**Instructions for the task**
Leave out the pictures and transcribe every entry below exactly.

**Data extract**
★ ★ ★

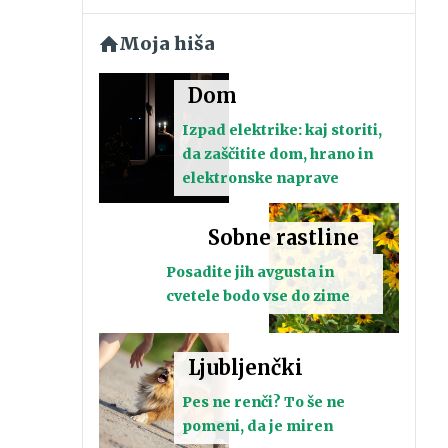
Moja hiša
Dom
Izpad elektrike: kaj storiti,
da zaščitite dom, hrano in
elektronske naprave
Sobne rastline
Posadite jih avgusta in
cvetele bodo vse do zime
Ljubljenčki
Pes ne renči? To še ne
pomeni, da je miren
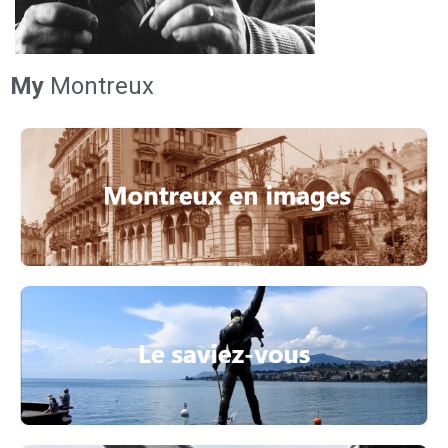
My
Montreux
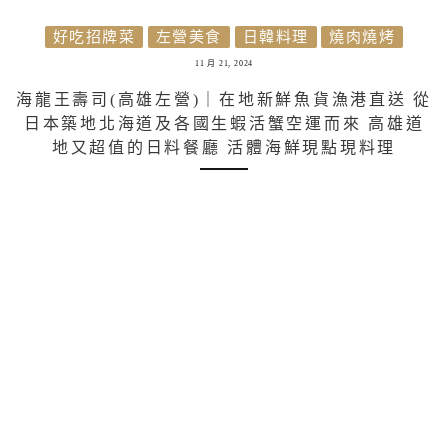
好吃招牌菜
左營美食
日韓料理
燒肉燒烤
11 月 21, 2024
海龍王壽司(高雄左營)｜在地新鮮魚貨漁港直送 從
日本築地北海道及各國生蝦活蟹空運而來 高雄道
地又超值的日料餐廳 活體海鮮現點現料理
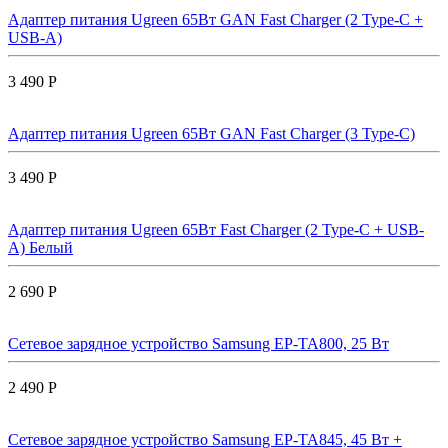
Адаптер питания Ugreen 65Вт GAN Fast Charger (2 Type-C +
USB-A)
3 490 Р
Адаптер питания Ugreen 65Вт GAN Fast Charger (3 Type-C)
3 490 Р
Адаптер питания Ugreen 65Вт Fast Charger (2 Type-C + USB-
A) Белый
2 690 Р
Сетевое зарядное устройство Samsung EP-TA800, 25 Вт
2 490 Р
Сетевое зарядное устройство Samsung EP-TA845, 45 Вт +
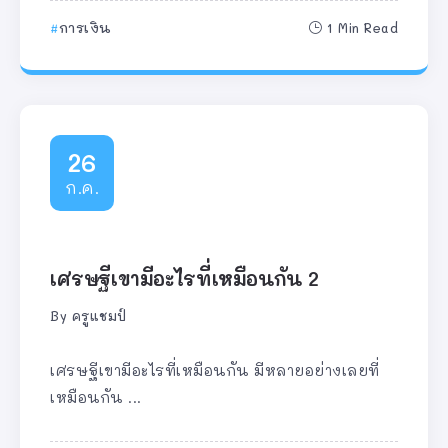
การเงิน
1 Min Read
26
ก.ค.
เศรษฐีเขามีอะไรที่เหมือนกัน 2
By
ครูแชมป์
เศรษฐีเขามีอะไรที่เหมือนกัน มีหลายอย่างเลยที่
เหมือนกัน ...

★ ★ ★

**Exercise solution**
Moja hiša
Dom
Izpad elektrike: kaj storiti,
da zaščitite dom, hrano in
elektronske naprave
Sobne rastline
Posadite jih avgusta in
cvetele bodo vse do zime
Ljubljenčki
Pes ne renči? To še ne
pomeni, da je miren
My
Montreux
好吃招牌菜
左營美食
日韓料理
燒肉燒烤
11 月 21, 2024
海龍王壽司(高雄左營)｜在地新鮮魚貨漁港直送 從
日本築地北海道及各國生蝦活蟹空運而來 高雄道
地又超值的日料餐廳 活體海鮮現點現料理
Адаптер питания Ugreen 65Вт GAN Fast Charger (2 Type-C +
USB-A)
3 490 Р
Адаптер питания Ugreen 65Вт GAN Fast Charger (3 Type-C)
3 490 Р
Адаптер питания Ugreen 65Вт Fast Charger (2 Type-C + USB-
A) Белый
2 690 Р
Сетевое зарядное устройство Samsung EP-TA800, 25 Вт
2 490 Р
Сетевое зарядное устройство Samsung EP-TA845, 45 Вт +
การเงิน
1 Min Read
26
ก.ค.
เศรษฐีเขามีอะไรที่เหมือนกัน 2
By
ครูแชมป์
เศรษฐีเขามีอะไรที่เหมือนกัน มีหลายอย่างเลยที่
เหมือนกัน ...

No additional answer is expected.